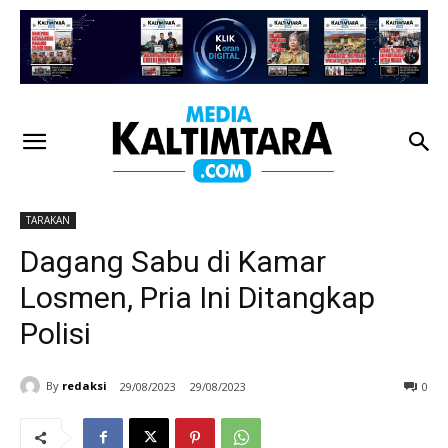
TARAKAN
Dagang Sabu di Kamar
Losmen, Pria Ini Ditangkap
Polisi
By
redaksi
29/08/2023
29/08/2023
0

########

With images omitted, retype the data word for word.

TARAKAN
Dagang Sabu di Kamar
Losmen, Pria Ini Ditangkap
Polisi
By
redaksi
29/08/2023
29/08/2023
0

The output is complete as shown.